Oklahoma’s leading business group is adding its support to the repeal of a late-term Obama administration rule targeting oil and natural gas development on federal lands amid media reports that some senators remain undecided on the issue.

Western leaders, including members of Congresstribes, business groups and local elected officials, have been urging Congress to repeal the U.S. Bureau of Land Management (BLM) regulation, finalized after the 2016 election, through the Congressional Review Act (CRA). The House passed a CRA resolution disapproving the rule in a 221-191 vote on Feb. 3, and the Senate may take up the resolution following its President’s Day recess next week.

Some senators outside the West have not decided how they will vote on the resolution, according to media reports. U.S. Sen. Susan Collins (R-Maine) told reporters on Feb. 14 that she is “still reviewing it” and has “a number of concerns about it.” In the meantime, senators determined to repeal the regulation are “explaining it to some of our colleagues who are not Westerners why we don’t need it,” said Senate Energy and Natural Resources Chairwoman Lisa Murkowski (R-Alaska).

Fred Morgan (photo credit: State Chamber of Oklahoma)

“The US House did the right thing by rejecting this unnecessary and over reaching regulation and we strongly urge the Senate to do the same,” Fred Morgan, president and chief executive officer of the State Chamber of Oklahoma, said in a statement to Western Wire. The chamber represents over 1,500 businesses that employ 350,000 people in the state.

“We applaud the US House for their action and hope these rules will soon be eliminated so the industry can get back to work with a continued focus on creating jobs and contributing to the economy in a responsible way,” Morgan said.

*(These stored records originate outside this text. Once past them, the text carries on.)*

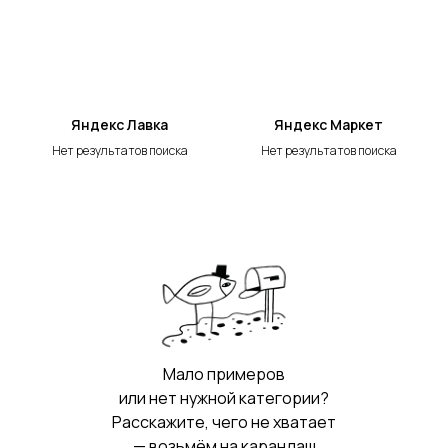
Яндекс Лавка
Яндекс Маркет
Нет результатов поиска
Нет результатов поиска
Мало примеров
или нет нужной категории?
Расскажите, чего не хватает
— возьмём на карандаш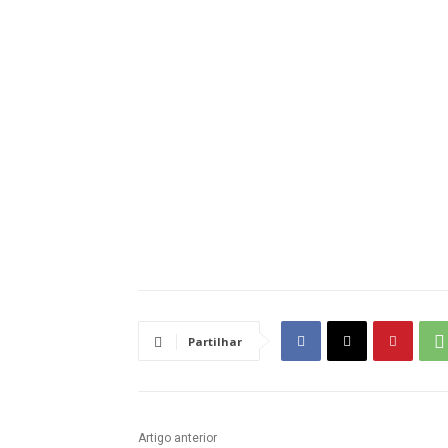
Partilhar
Artigo anterior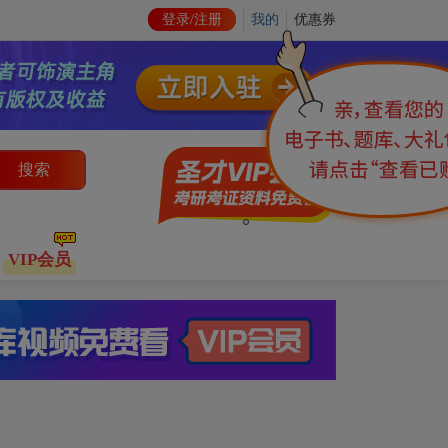
登录/注册
我的
优惠券
搜索
VIP会员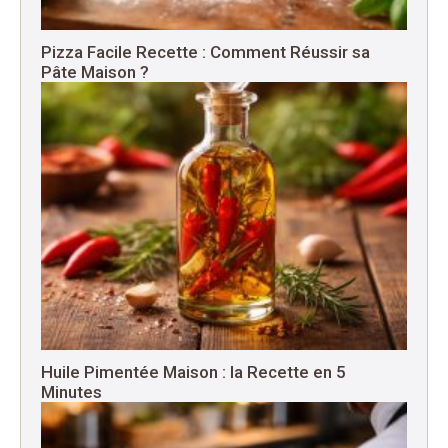
Pizza Facile Recette : Comment Réussir sa
Pâte Maison ?
Huile Pimentée Maison : la Recette en 5
Minutes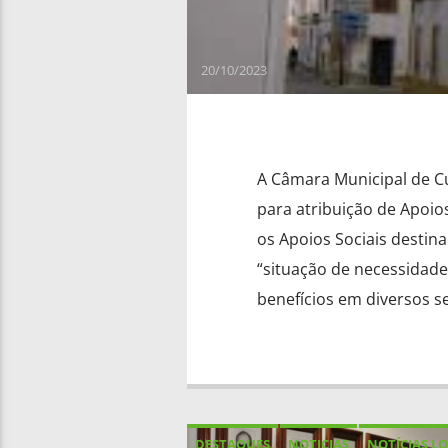
20/10/2023
A Câmara Municipal de C
para atribuição de Apoio
os Apoios Sociais destin
“situação de necessidade
benefícios em diversos se
DESTAQUES
NOTICIAS
NOTÍCIAS LO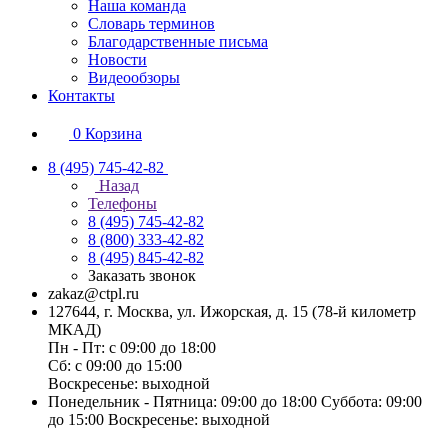
Наша команда
Словарь терминов
Благодарственные письма
Новости
Видеообзоры
Контакты
0
Корзина
8 (495) 745-42-82
Назад
Телефоны
8 (495) 745-42-82
8 (800) 333-42-82
8 (495) 845-42-82
Заказать звонок
zakaz@ctpl.ru
127644, г. Москва, ул. Ижорская, д. 15 (78-й километр
МКАД)
Пн - Пт: с 09:00 до 18:00
Сб: с 09:00 до 15:00
Воскресенье: выходной
Понедельник - Пятница: 09:00 до 18:00 Суббота: 09:00
до 15:00 Воскресенье: выходной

Morgan’s remarks follow formal comments he submitted to the BLM last April urging the agency to withdraw the rule.

“As it is currently written, the implementation of the proposed rule will lead some operators to shut-in wells prematurely, decreasing the supply of domestic oil and natural gas, reducing royalty revenues, and driving up costs for consumers,” Morgan wrote on behalf of the chamber.

“Oil and gas production is already a heavily-regulated industry,” Morgan continued. “Any new burden, particularly in light of low oil and natural gas prices, could have significant and negative consequences on every level of our state: local economies, small businesses, school districts, state budgets and more.”

U.S. House Natural Resources Committee Chairman Rob Bishop (R-Utah), who sponsored the House-passed resolution of disapproval against the rule, urged the Senate to follow suit in a commentary piece published on Western Wire on Feb. 14

“Repealing the venting and flaring rule under the CRA offers members of the Senate the opportunity to make good on our fundamental constitutional obligation,” Bishop wrote. “This action also protects people. We will save thousands of jobs that are supported by America’s domestic energy industry, including independent energy producers—the small, family-run businesses that are most heavily impacted by this oppressive rule.”